From: YiPeng Chai <YiPeng.Chai@amd.com>
To: <amd-gfx@lists.freedesktop.org>
Cc: <yipechai@amd.com>, <Hawking.Zhang@amd.com>, <Tao.Zhou1@amd.com>,
<Candice.Li@amd.com>, <KevinYang.Wang@amd.com>,
<Stanley.Yang@amd.com>, YiPeng Chai <YiPeng.Chai@amd.com>
Subject: [PATCH 09/15] drm/amdgpu: add condition check for amdgpu_umc_fill_error_record
Date: Thu, 18 Apr 2024 10:58:30 +0800 [thread overview]
Message-ID: <20240418025836.170106-9-YiPeng.Chai@amd.com> (raw)
In-Reply-To: <20240418025836.170106-1-YiPeng.Chai@amd.com>
Add condition check for amdgpu_umc_fill_error_record.
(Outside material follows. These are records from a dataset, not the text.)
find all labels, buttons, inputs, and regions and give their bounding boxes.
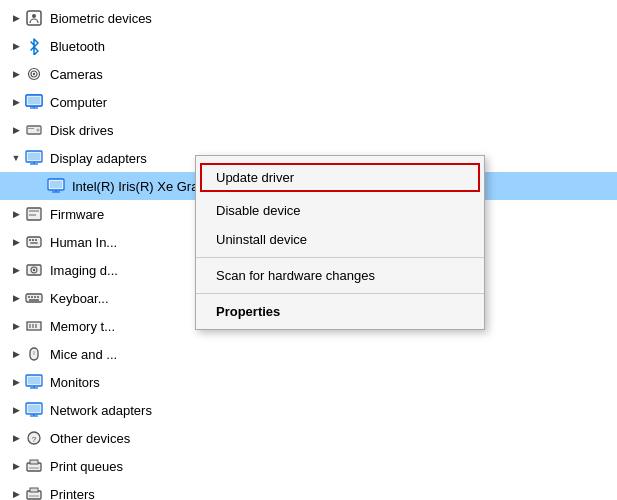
svg-rect-7 [28, 97, 40, 104]
network-icon [24, 400, 44, 420]
svg-rect-14 [28, 153, 40, 160]
expand-arrow[interactable]: ▶ [8, 346, 24, 362]
camera-icon [24, 64, 44, 84]
properties-label: Properties [216, 304, 280, 319]
svg-rect-23 [29, 214, 36, 216]
separator [196, 293, 484, 294]
scan-hardware-label: Scan for hardware changes [216, 268, 375, 283]
device-label: Other devices [50, 431, 130, 446]
expand-arrow[interactable]: ▶ [8, 66, 24, 82]
expand-arrow[interactable]: ▶ [8, 38, 24, 54]
svg-rect-18 [50, 181, 62, 188]
computer-icon [24, 92, 44, 112]
list-item[interactable]: ▶ Printers [0, 480, 617, 500]
device-label: Cameras [50, 67, 103, 82]
printqueue-icon [24, 456, 44, 476]
device-label: Printers [50, 487, 95, 501]
expand-arrow[interactable]: ▶ [8, 486, 24, 500]
expand-arrow[interactable]: ▶ [8, 402, 24, 418]
svg-rect-37 [29, 299, 39, 301]
list-item[interactable]: ▶ Computer [0, 88, 617, 116]
printers-icon [24, 484, 44, 500]
graphics-icon [46, 176, 66, 196]
svg-rect-40 [32, 324, 34, 328]
properties-button[interactable]: Properties [196, 297, 484, 326]
separator [196, 257, 484, 258]
list-item[interactable]: ▶ Biometric devices [0, 4, 617, 32]
expand-arrow[interactable]: ▶ [8, 318, 24, 334]
svg-rect-41 [35, 324, 37, 328]
list-item[interactable]: ▶ Cameras [0, 60, 617, 88]
svg-rect-58 [30, 488, 38, 492]
expand-arrow[interactable]: ▶ [8, 374, 24, 390]
svg-point-31 [33, 269, 35, 271]
svg-rect-26 [32, 239, 34, 241]
expand-arrow[interactable]: ▶ [8, 122, 24, 138]
device-label: Monitors [50, 375, 100, 390]
keyboard-icon [24, 288, 44, 308]
device-label: Mice and ... [50, 347, 117, 362]
list-item[interactable]: ▶ Network adapters [0, 396, 617, 424]
list-item[interactable]: ▶ Monitors [0, 368, 617, 396]
device-label: Computer [50, 95, 107, 110]
list-item[interactable]: ▶ Disk drives [0, 116, 617, 144]
expand-arrow[interactable]: ▶ [8, 206, 24, 222]
svg-point-4 [33, 73, 35, 75]
device-label: Memory t... [50, 319, 115, 334]
expand-arrow[interactable]: ▶ [8, 94, 24, 110]
device-label: Keyboar... [50, 291, 109, 306]
update-driver-button[interactable]: Update driver [200, 163, 480, 192]
expand-arrow[interactable]: ▶ [8, 234, 24, 250]
svg-rect-27 [35, 239, 37, 241]
svg-rect-25 [29, 239, 31, 241]
svg-rect-34 [31, 296, 33, 298]
monitors-icon [24, 372, 44, 392]
expand-arrow[interactable]: ▶ [8, 290, 24, 306]
biometric-icon [24, 8, 44, 28]
other-icon: ? [24, 428, 44, 448]
mice-icon [24, 344, 44, 364]
uninstall-device-button[interactable]: Uninstall device [196, 225, 484, 254]
display-icon [24, 148, 44, 168]
expand-arrow[interactable]: ▶ [8, 262, 24, 278]
list-item[interactable]: ▶ ? Other devices [0, 424, 617, 452]
scan-hardware-button[interactable]: Scan for hardware changes [196, 261, 484, 290]
svg-text:?: ? [32, 435, 37, 444]
memory-icon [24, 316, 44, 336]
device-label: Network adapters [50, 403, 152, 418]
svg-rect-28 [30, 242, 38, 244]
device-label: Imaging d... [50, 263, 118, 278]
imaging-icon [24, 260, 44, 280]
svg-rect-49 [28, 405, 40, 412]
device-label: Bluetooth [50, 39, 105, 54]
svg-point-11 [37, 129, 40, 132]
list-item[interactable]: ▶ Print queues [0, 452, 617, 480]
device-label: Disk drives [50, 123, 114, 138]
svg-rect-35 [34, 296, 36, 298]
svg-rect-59 [29, 495, 39, 497]
svg-rect-45 [28, 377, 40, 384]
bluetooth-icon [24, 36, 44, 56]
device-label: Print queues [50, 459, 123, 474]
svg-rect-39 [29, 324, 31, 328]
list-item[interactable]: ▶ Mice and ... [0, 340, 617, 368]
disk-icon [24, 120, 44, 140]
svg-rect-22 [29, 210, 39, 212]
humaninput-icon [24, 232, 44, 252]
expand-arrow[interactable]: ▶ [8, 430, 24, 446]
svg-rect-56 [29, 467, 39, 469]
disable-device-label: Disable device [216, 203, 301, 218]
uninstall-device-label: Uninstall device [216, 232, 307, 247]
expand-arrow[interactable]: ▼ [8, 150, 24, 166]
expand-arrow[interactable]: ▶ [8, 458, 24, 474]
disable-device-button[interactable]: Disable device [196, 196, 484, 225]
list-item[interactable]: ▶ Bluetooth [0, 32, 617, 60]
svg-rect-36 [37, 296, 39, 298]
expand-arrow[interactable]: ▶ [8, 10, 24, 26]
device-label: Firmware [50, 207, 104, 222]
device-label: Display adapters [50, 151, 147, 166]
update-driver-label: Update driver [216, 170, 294, 185]
context-menu: Update driver Disable device Uninstall d… [195, 155, 485, 330]
svg-rect-33 [28, 296, 30, 298]
device-label: Biometric devices [50, 11, 152, 26]
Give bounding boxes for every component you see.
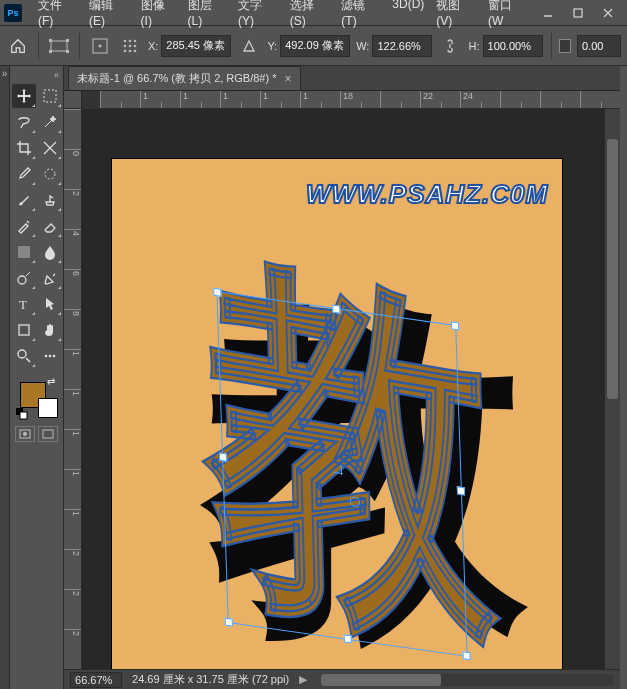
svg-point-16 xyxy=(134,44,137,47)
document-main: 0 2 4 6 8 1 1 1 1 1 2 2 2 WWW.PSAHZ.C0M … xyxy=(64,109,620,669)
color-swatches: ⇄ xyxy=(16,376,57,420)
menu-image[interactable]: 图像(I) xyxy=(135,0,182,32)
tool-crop[interactable] xyxy=(12,136,36,160)
menu-3d[interactable]: 3D(D) xyxy=(386,0,430,32)
quick-mask-button[interactable] xyxy=(15,426,35,442)
blur-icon xyxy=(43,244,57,260)
reference-point-selector[interactable] xyxy=(118,32,142,60)
ruler-v-tick: 8 xyxy=(64,309,81,349)
ruler-v-tick: 1 xyxy=(64,469,81,509)
ruler-vertical[interactable]: 0 2 4 6 8 1 1 1 1 1 2 2 2 xyxy=(64,109,82,669)
lasso-icon xyxy=(16,114,32,130)
tool-magic-wand[interactable] xyxy=(38,110,62,134)
svg-rect-32 xyxy=(20,412,27,419)
xy-swap-icon[interactable] xyxy=(237,32,261,60)
vscroll-track[interactable] xyxy=(605,109,620,669)
title-bar: Ps 文件(F) 编辑(E) 图像(I) 图层(L) 文字(Y) 选择(S) 滤… xyxy=(0,0,627,26)
canvas-viewport[interactable]: WWW.PSAHZ.C0M 教 教 xyxy=(82,109,604,669)
menu-edit[interactable]: 编辑(E) xyxy=(83,0,135,32)
tool-slice[interactable] xyxy=(38,136,62,160)
tool-blur[interactable] xyxy=(38,240,62,264)
hscroll-thumb[interactable] xyxy=(321,674,441,686)
ref-point-dots-icon xyxy=(122,38,138,54)
tab-close-button[interactable]: × xyxy=(285,72,292,86)
aspect-lock-icon[interactable] xyxy=(438,32,462,60)
ruler-h-tick: 1 xyxy=(143,91,148,101)
svg-point-34 xyxy=(23,432,27,436)
delta-icon xyxy=(242,39,256,53)
reference-point-icon[interactable] xyxy=(88,32,112,60)
w-input[interactable] xyxy=(372,35,432,57)
history-brush-icon xyxy=(16,218,32,234)
eraser-icon xyxy=(42,218,58,234)
status-menu-arrow[interactable]: ▶ xyxy=(299,673,307,686)
tool-move[interactable] xyxy=(12,84,36,108)
glyph-brown[interactable]: 教 xyxy=(203,240,501,658)
tool-history-brush[interactable] xyxy=(12,214,36,238)
background-color[interactable] xyxy=(38,398,58,418)
separator xyxy=(79,33,80,59)
svg-rect-4 xyxy=(51,41,67,51)
arrow-icon xyxy=(43,296,57,312)
tool-lasso[interactable] xyxy=(12,110,36,134)
tool-shape[interactable] xyxy=(12,318,36,342)
rectangle-icon xyxy=(17,323,31,337)
tool-frame[interactable] xyxy=(38,162,62,186)
tool-path-select[interactable] xyxy=(38,292,62,316)
vertical-scrollbar[interactable] xyxy=(604,109,620,669)
h-input[interactable] xyxy=(483,35,543,57)
home-icon[interactable] xyxy=(6,32,30,60)
tools-collapse[interactable]: « xyxy=(12,70,61,80)
y-input[interactable] xyxy=(280,35,350,57)
status-bar: 66.67% 24.69 厘米 x 31.75 厘米 (72 ppi) ▶ xyxy=(64,669,620,689)
vscroll-thumb[interactable] xyxy=(607,139,618,399)
horizontal-scrollbar[interactable] xyxy=(321,674,614,686)
menu-type[interactable]: 文字(Y) xyxy=(232,0,284,32)
svg-point-12 xyxy=(129,39,132,42)
screen-mode-button[interactable] xyxy=(38,426,58,442)
options-bar: X: Y: W: H: xyxy=(0,26,627,66)
default-colors-icon[interactable] xyxy=(16,408,28,420)
interp-checkbox[interactable] xyxy=(559,39,571,53)
x-input[interactable] xyxy=(161,35,231,57)
tool-clone[interactable] xyxy=(38,188,62,212)
window-maximize-button[interactable] xyxy=(563,2,593,24)
tool-zoom[interactable] xyxy=(12,344,36,368)
artboard[interactable]: WWW.PSAHZ.C0M 教 教 xyxy=(112,159,562,669)
status-zoom[interactable]: 66.67% xyxy=(70,672,122,688)
menu-select[interactable]: 选择(S) xyxy=(284,0,336,32)
svg-point-14 xyxy=(124,44,127,47)
svg-rect-7 xyxy=(49,50,52,53)
window-close-button[interactable] xyxy=(593,2,623,24)
x-position-field: X: xyxy=(148,35,231,57)
svg-point-30 xyxy=(52,355,55,358)
window-minimize-button[interactable] xyxy=(533,2,563,24)
h-label: H: xyxy=(469,40,480,52)
swap-colors-icon[interactable]: ⇄ xyxy=(47,376,55,387)
window-controls xyxy=(533,2,623,24)
tool-type[interactable]: T xyxy=(12,292,36,316)
tool-grid: T xyxy=(12,84,61,368)
menu-window[interactable]: 窗口(W xyxy=(482,0,533,32)
chevron-right-icon: » xyxy=(2,68,8,689)
menu-filter[interactable]: 滤镜(T) xyxy=(335,0,386,32)
left-collapse-strip[interactable]: » xyxy=(0,66,10,689)
tool-pen[interactable] xyxy=(38,266,62,290)
pen-icon xyxy=(42,270,58,286)
tool-gradient[interactable] xyxy=(12,240,36,264)
right-dock-collapsed[interactable] xyxy=(620,66,627,689)
tool-eraser[interactable] xyxy=(38,214,62,238)
transform-mode-icon[interactable] xyxy=(47,32,71,60)
menu-view[interactable]: 视图(V) xyxy=(430,0,482,32)
tool-marquee[interactable] xyxy=(38,84,62,108)
menu-file[interactable]: 文件(F) xyxy=(32,0,83,32)
menu-layer[interactable]: 图层(L) xyxy=(182,0,232,32)
tool-hand[interactable] xyxy=(38,318,62,342)
tool-brush[interactable] xyxy=(12,188,36,212)
document-tab[interactable]: 未标题-1 @ 66.7% (教 拷贝 2, RGB/8#) * × xyxy=(68,66,300,90)
tool-eyedropper[interactable] xyxy=(12,162,36,186)
ruler-horizontal[interactable]: 1 1 1 1 1 18 22 24 xyxy=(100,91,620,109)
angle-input[interactable] xyxy=(577,35,621,57)
tool-edit-toolbar[interactable] xyxy=(38,344,62,368)
tool-dodge[interactable] xyxy=(12,266,36,290)
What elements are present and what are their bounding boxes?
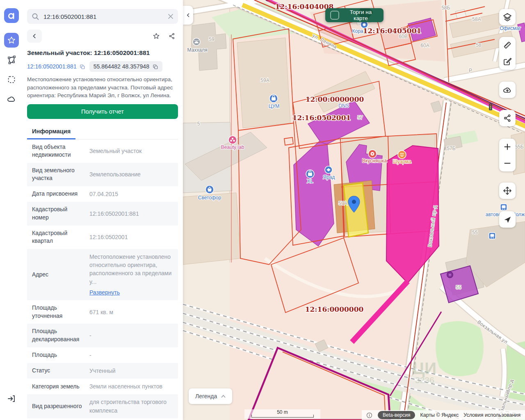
shaurma-poi-icon bbox=[398, 151, 406, 159]
info-icon[interactable] bbox=[366, 412, 373, 419]
svg-text:60В: 60В bbox=[399, 34, 407, 39]
svg-text:3236: 3236 bbox=[415, 375, 434, 385]
expand-link[interactable]: Развернуть bbox=[89, 288, 120, 297]
upload-button[interactable] bbox=[499, 82, 516, 98]
pan-move-icon bbox=[502, 186, 512, 196]
parcel-55-poi-icon bbox=[447, 272, 453, 278]
table-row: Категория земель Земли населенных пункто… bbox=[27, 379, 178, 394]
app-logo[interactable] bbox=[4, 8, 19, 23]
terms-link[interactable]: Условия использования bbox=[463, 412, 520, 418]
traffic-light-icon bbox=[489, 103, 492, 110]
app-window: Земельный участок: 12:16:0502001:881 12:… bbox=[0, 0, 525, 420]
svg-text:ЦУМ: ЦУМ bbox=[269, 103, 280, 109]
svg-text:59: 59 bbox=[209, 37, 215, 42]
svg-text:12:00:0000000: 12:00:0000000 bbox=[306, 95, 364, 103]
sidebar-item-favorites[interactable] bbox=[4, 33, 19, 48]
table-row: Дата присвоения 07.04.2015 bbox=[27, 186, 178, 202]
search-icon bbox=[31, 12, 39, 21]
plus-icon bbox=[502, 142, 512, 152]
scale-line bbox=[251, 415, 314, 418]
draw-tools-group bbox=[499, 37, 516, 70]
table-row: Вид разрешенного для строительства торго… bbox=[27, 394, 178, 418]
polygon-measure-icon bbox=[7, 55, 16, 65]
yarad-poi-icon bbox=[325, 166, 332, 173]
table-row: Статус Учтенный bbox=[27, 363, 178, 379]
favorite-button[interactable] bbox=[150, 30, 162, 42]
copy-icon[interactable] bbox=[79, 64, 85, 70]
sidebar-item-area-select[interactable] bbox=[4, 72, 19, 87]
svg-text:55Б: 55Б bbox=[515, 144, 523, 150]
zoom-in-button[interactable] bbox=[499, 139, 516, 155]
sign-in-button[interactable] bbox=[4, 391, 19, 406]
table-row: Площадь уточненная 671 кв. м bbox=[27, 300, 178, 324]
svg-text:Светофор: Светофор bbox=[198, 195, 221, 201]
svg-text:Кора: Кора bbox=[352, 28, 363, 34]
map-canvas[interactable]: ЦИ 3236 bbox=[183, 0, 525, 420]
sidebar-item-measure[interactable] bbox=[4, 52, 19, 67]
trades-on-map-toggle[interactable]: Торги на карте bbox=[325, 8, 383, 22]
svg-text:12:16:0405001: 12:16:0405001 bbox=[363, 27, 422, 35]
svg-text:Beauty lab: Beauty lab bbox=[221, 144, 244, 150]
search-bar bbox=[27, 9, 178, 24]
table-row: Кадастровый квартал 12:16:0502001 bbox=[27, 226, 178, 249]
cloud-upload-icon bbox=[502, 85, 512, 95]
my-location-button[interactable] bbox=[499, 211, 516, 228]
pan-mode-button[interactable] bbox=[499, 183, 516, 199]
svg-text:Офисмаг: Офисмаг bbox=[500, 25, 521, 31]
area-select-icon bbox=[7, 75, 16, 84]
ruler-button[interactable] bbox=[499, 37, 516, 53]
sidebar-item-cloud[interactable] bbox=[4, 92, 19, 107]
tab-information[interactable]: Информация bbox=[27, 124, 75, 139]
svg-text:57А: 57А bbox=[338, 201, 347, 206]
svg-text:55: 55 bbox=[472, 230, 478, 235]
transit-icon bbox=[489, 233, 495, 239]
zoom-controls bbox=[499, 139, 516, 171]
grocery-poi-icon bbox=[205, 185, 214, 194]
chips-row: 12:16:0502001:881 55.864482 48.357948 bbox=[27, 61, 178, 72]
table-row: Кадастровый номер 12:16:0502001:881 bbox=[27, 202, 178, 225]
svg-text:Р: Р bbox=[469, 68, 472, 73]
svg-text:ЦИ: ЦИ bbox=[413, 359, 436, 377]
chevron-left-icon bbox=[186, 13, 191, 18]
coordinates-chip[interactable]: 55.864482 48.357948 bbox=[89, 61, 162, 72]
app-logo-icon bbox=[7, 11, 16, 21]
svg-text:DNS: DNS bbox=[338, 103, 349, 109]
map-copyright: Карты © Яндекс bbox=[420, 412, 459, 418]
svg-text:5: 5 bbox=[197, 121, 200, 127]
chevron-up-icon bbox=[221, 395, 226, 398]
zoom-out-button[interactable] bbox=[499, 155, 516, 171]
table-row-address: Адрес Местоположение установлено относит… bbox=[27, 249, 178, 300]
food-poi-icon bbox=[368, 150, 377, 158]
svg-text:58Б: 58Б bbox=[441, 5, 450, 11]
table-row: Площадь декларированная - bbox=[27, 324, 178, 347]
trades-checkbox[interactable] bbox=[330, 11, 339, 20]
svg-text:XL: XL bbox=[307, 178, 313, 184]
page-title: Земельный участок: 12:16:0502001:881 bbox=[27, 49, 178, 57]
svg-text:60А: 60А bbox=[420, 43, 429, 48]
edit-draw-button[interactable] bbox=[499, 53, 516, 70]
back-button[interactable] bbox=[27, 30, 42, 43]
svg-text:57Б: 57Б bbox=[447, 146, 455, 151]
map-share-button[interactable] bbox=[499, 110, 516, 126]
svg-text:12:16:0404008: 12:16:0404008 bbox=[275, 2, 334, 11]
beauty-poi-icon bbox=[228, 136, 237, 144]
cadastral-number-link[interactable]: 12:16:0502001:881 bbox=[27, 63, 85, 70]
legend-button[interactable]: Легенда bbox=[189, 388, 232, 404]
map-attribution: Beta-версия Карты © Яндекс Условия испол… bbox=[362, 410, 525, 420]
tab-bar: Информация bbox=[27, 124, 178, 139]
beta-badge: Beta-версия bbox=[378, 411, 415, 419]
svg-text:Ярад: Ярад bbox=[323, 174, 335, 180]
collapse-panel-button[interactable] bbox=[183, 6, 193, 25]
get-report-button[interactable]: Получить отчет bbox=[27, 104, 178, 119]
search-input[interactable] bbox=[43, 13, 164, 21]
table-row: Вид объекта недвижимости Земельный участ… bbox=[27, 139, 178, 163]
svg-text:Вкусняшка: Вкусняшка bbox=[362, 158, 387, 164]
copy-icon[interactable] bbox=[152, 64, 158, 70]
clear-search-icon[interactable] bbox=[167, 13, 174, 20]
layers-button[interactable] bbox=[499, 9, 516, 25]
bus-stop-icon bbox=[500, 204, 507, 210]
share-button[interactable] bbox=[166, 30, 178, 42]
navigate-arrow-icon bbox=[503, 215, 512, 224]
ruler-icon bbox=[502, 40, 512, 50]
share-icon bbox=[503, 114, 512, 123]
Signed-off-by: YiPeng Chai <YiPeng.Chai@amd.com>
---
drivers/gpu/drm/amd/amdgpu/amdgpu_ras.h | 1 +
drivers/gpu/drm/amd/amdgpu/amdgpu_umc.c | 20 +++++++++++++++++---
drivers/gpu/drm/amd/amdgpu/amdgpu_umc.h | 2 +-
3 files changed, 19 insertions(+), 4 deletions(-)
diff --git a/drivers/gpu/drm/amd/amdgpu/amdgpu_ras.h b/drivers/gpu/drm/amd/amdgpu/amdgpu_ras.h
index cb5a0f31d201..c8980d5f6540 100644
--- a/drivers/gpu/drm/amd/amdgpu/amdgpu_ras.h
+++ b/drivers/gpu/drm/amd/amdgpu/amdgpu_ras.h
@@ -579,6 +579,7 @@ struct ras_err_data {
unsigned long de_count;
unsigned long err_addr_cnt;
struct eeprom_table_record *err_addr;
+ unsigned long err_addr_len;
u32 err_list_count;
struct list_head err_node_list;
};
diff --git a/drivers/gpu/drm/amd/amdgpu/amdgpu_umc.c b/drivers/gpu/drm/amd/amdgpu/amdgpu_umc.c
index 2bd88218c20e..dcda3d24bee3 100644
--- a/drivers/gpu/drm/amd/amdgpu/amdgpu_umc.c
+++ b/drivers/gpu/drm/amd/amdgpu/amdgpu_umc.c
@@ -66,6 +66,8 @@ int amdgpu_umc_page_retirement_mca(struct amdgpu_device *adev,
goto out_fini_err_data;
}
+ err_data.err_addr_len = adev->umc.max_ras_err_cnt_per_query;
+
/*
* Translate UMC channel address to Physical address
*/
@@ -121,6 +123,8 @@ void amdgpu_umc_handle_bad_pages(struct amdgpu_device *adev,
if(!err_data->err_addr)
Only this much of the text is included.